*The data*:
──────────────────────────────
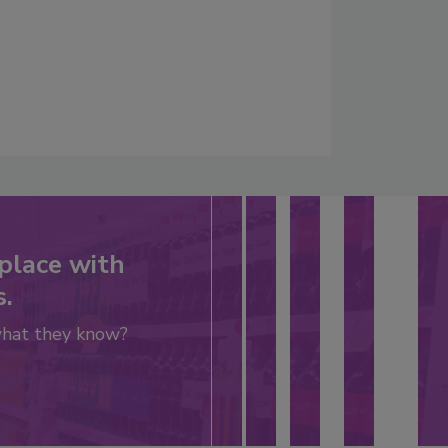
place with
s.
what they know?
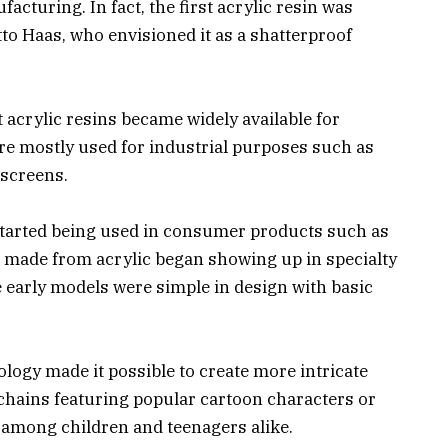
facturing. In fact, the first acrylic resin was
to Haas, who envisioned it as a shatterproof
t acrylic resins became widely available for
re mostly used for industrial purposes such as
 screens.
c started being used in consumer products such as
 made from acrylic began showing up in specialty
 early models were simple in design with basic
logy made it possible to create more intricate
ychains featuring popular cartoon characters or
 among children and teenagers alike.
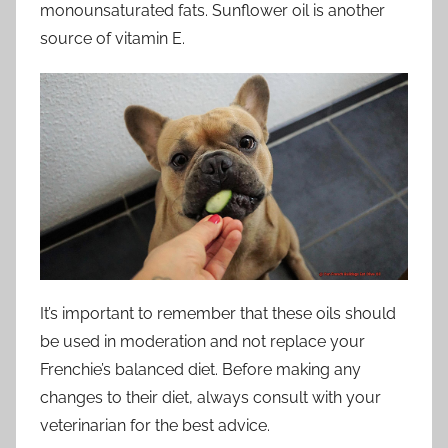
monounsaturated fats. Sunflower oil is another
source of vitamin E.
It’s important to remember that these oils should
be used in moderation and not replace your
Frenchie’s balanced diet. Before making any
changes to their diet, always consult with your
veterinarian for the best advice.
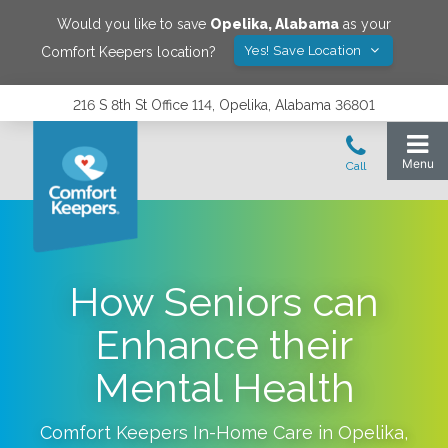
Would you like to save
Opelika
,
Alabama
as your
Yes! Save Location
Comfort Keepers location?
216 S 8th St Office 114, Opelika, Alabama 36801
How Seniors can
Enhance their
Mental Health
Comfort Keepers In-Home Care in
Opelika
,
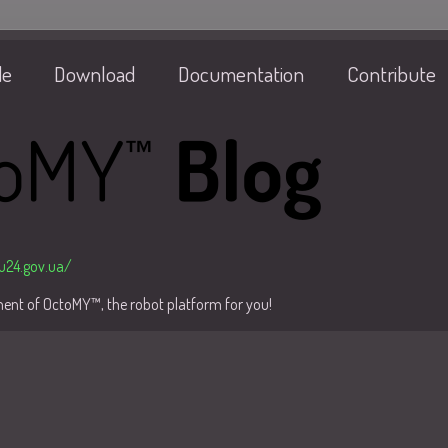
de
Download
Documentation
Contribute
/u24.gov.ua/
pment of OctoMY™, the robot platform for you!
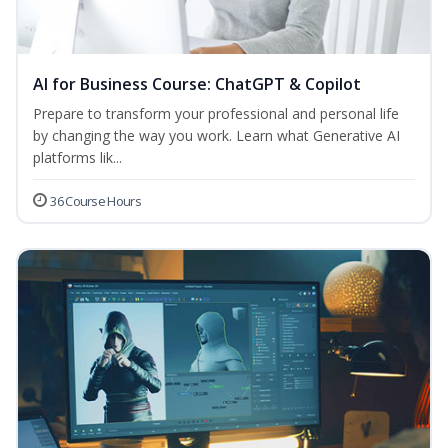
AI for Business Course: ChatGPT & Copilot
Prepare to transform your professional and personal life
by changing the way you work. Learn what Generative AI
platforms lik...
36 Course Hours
──────────────────────────────
*Your objective*:
Pull out all lines in the data above that include "Alabama".

*Solution for this exercise*:
Alabama
216 S 8th St Office 114, Opelika, Alabama 36801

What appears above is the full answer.